Kabul by M. E. Hirsch (Atheneum: $19.95)
Even after six years of Soviet occupation, Kabul, capital of Afghanistan, is still hardly a household word. But fiction can often make remote realities more immediate, and M. E. Hirsch's novel is a heartfelt and commendable attempt to personalize and make sense of the Machiavellian intrigues leading up to the 1979 Soviet invasion of Afghanistan.
Hirsch engrosses the reader and dramatizes political machinations by telling the story of a prominent fictional Afghan family, the Anwaris. Omar Anwari is an incorruptible member of the king's cabinet, respected even by the opposition. He is, however, busy and distant, and his American wife, Catherine, referees the sibling rivalry of their three children.
Mangal, the proud, arrogant, but ultimately honorable, elder son, is a dissident with his own political ambitions; Saira, the confused 20-year-old daughter, is fresh from Radcliffe and a disastrous affair with Jeffrey, a leftist student leader; Tor, the younger son, is, at 18, incorrigibly self-centered and headstrong, and jealous of Mangal. Tor's affair with Karima, the family servants' daughter, has just been discovered, but he will never be allowed to marry her.
In 1973, on the day of Mangal's wedding to women's rights crusader Roshana, the Anwari family is torn apart by personal crises even as the country is about to be ripped by the first of many political crises. Omar announces that he is resigning from his cabinet post over an issue involving his honor. Mangal, who with Roshana has been publishing a clandestine opposition newspaper, is asked by Daoud Khan, King Zaher's cousin, to join a coup against the king. Tor gets drunk on cognac he finds in Saira's luggage, reads her "Dear Jane" letter from Jeffrey, and revenges himself on the entire family by revealing her secret, a shame that prevents her from marrying her Afghan sweetheart.
Up to this point, none of the characters are particularly sympathetic. Mangal, however, soon shows his compassionate side when he and Roshana, alone aware there will be a coup, insist that Saira go to New York immediately. Saira misunderstands and feels rejected. Caught between traditional morality and the American impulse to freedom, she becomes so self-pitying and angry at her family that by the time she unwittingly betrays her brother to her Soviet lover, one wishes she would think of the consequences of her actions.
Tor, who is sent to Moscow University as a punishment, becomes a notorious and cynical black marketeer. He is irredeemably obnoxious until his liaison with Elizabeth, a British student, turns into love. He helps her smuggle dissident manuscripts out of the Soviet Union, an act of love and courage that foreshadows a task he alone can perform when he returns to Afghanistan.
Hirsch's interestingly flawed Afghans are believable as characters, but not as Afghans. Their dialogue is pure colloquial American, which, ironically, may make them more accessible to the general reader, though the three children read like spoiled, psychologically tormented yuppies rather than Afghans with a passion for freedom and a sense of poetry.
One of the book's strengths is Hirsch's excellent research.
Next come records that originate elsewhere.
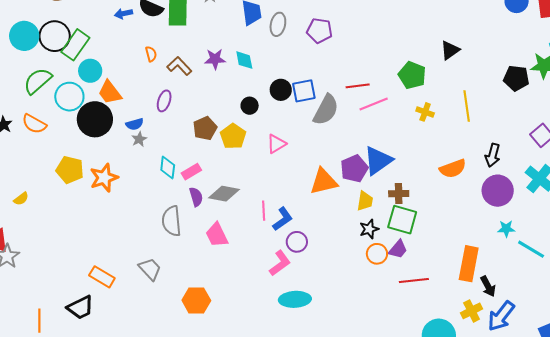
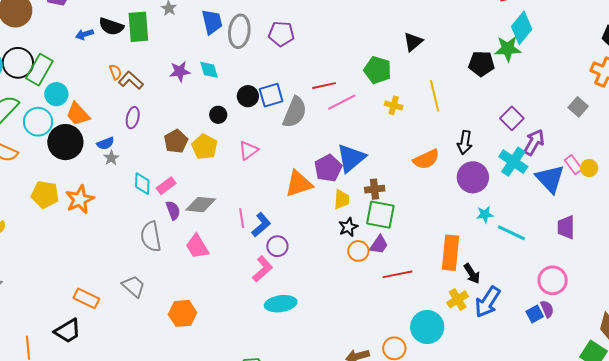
gray ellipse: (278, 24) -> (239, 31), size x1.4
brown L-shape: (179, 66) -> (131, 80), moved

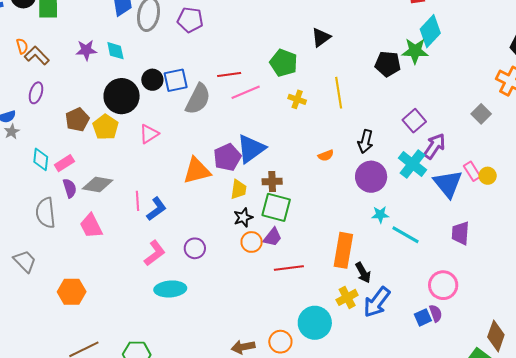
black circle: (218, 115) -> (122, 96), size x2.0
orange semicircle: (426, 159) -> (326, 155), size x0.6
purple circle: (277, 246) -> (195, 248), moved

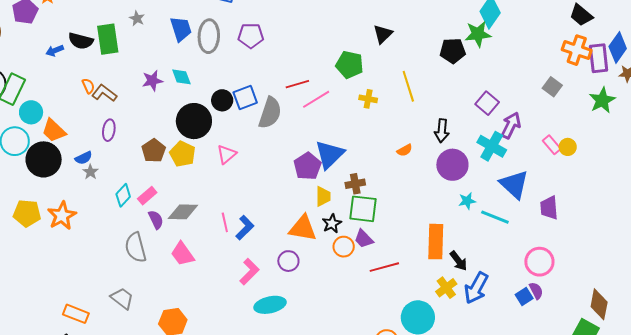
cyan diamond: (41, 159) -> (123, 195), turned 45
orange triangle: (197, 171) -> (303, 228), moved, turned 32
blue triangle: (448, 184) -> (514, 184), moved
purple trapezoid: (273, 237) -> (364, 239), turned 105

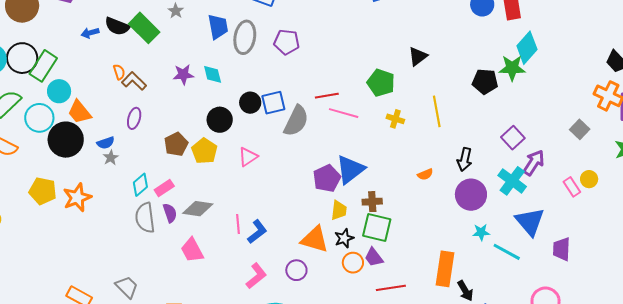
green rectangle: (108, 39) -> (144, 28), turned -44
pink line: (316, 99) -> (344, 113), turned 40
black circle: (194, 121) -> (220, 120), size x0.7
yellow circle: (568, 147) -> (589, 179), moved
gray semicircle: (136, 247) -> (145, 218), moved

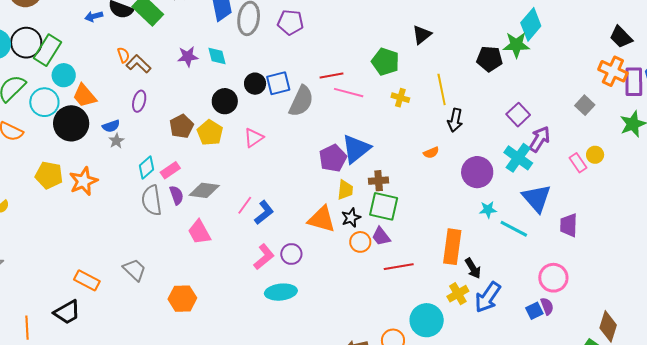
black arrow: (465, 159) -> (455, 120), moved
pink line: (238, 224) -> (245, 205), turned 42
purple circle: (296, 270) -> (291, 254), moved

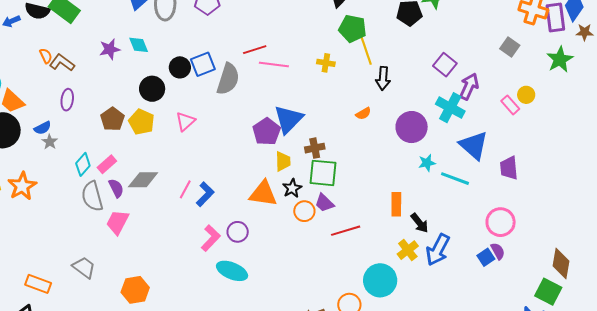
green pentagon: (385, 62) -> (352, 29), moved
pink trapezoid: (199, 232) -> (117, 222), moved, turned 64
orange rectangle: (452, 247) -> (396, 204), size x0.7
cyan ellipse: (281, 292) -> (232, 271), turned 36

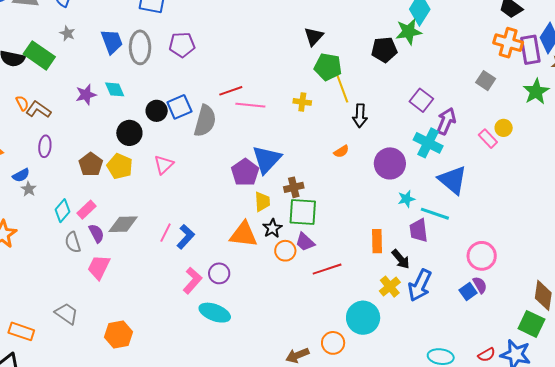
purple trapezoid: (509, 168) -> (419, 230), moved
gray semicircle: (92, 196) -> (73, 242), size x0.7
She skillfully and subtly weaves the politics of prewar Afghanistan into her narrative, held together by the thread of the Anwari family's intimate involvement in their country's destiny. Various characters accurately present many points of view, from Islamic fundamentalism to Afghan nationalism to the tilt toward socialism of many educated women fighting for rights. The last is extremely well-portrayed by Roshana, the strongest, warmest and most truly Afghan of all the characters.
"Kabul's" plot is tightly woven, but some elements strain credulity. Strings of coincidence are weak, and the ending, which is hasty, contrived, and overoptimistic, begins to unravel. But perhaps this is an accurate reflection of today's Afghanistan, torn by dissension, confusion and misplaced good intentions.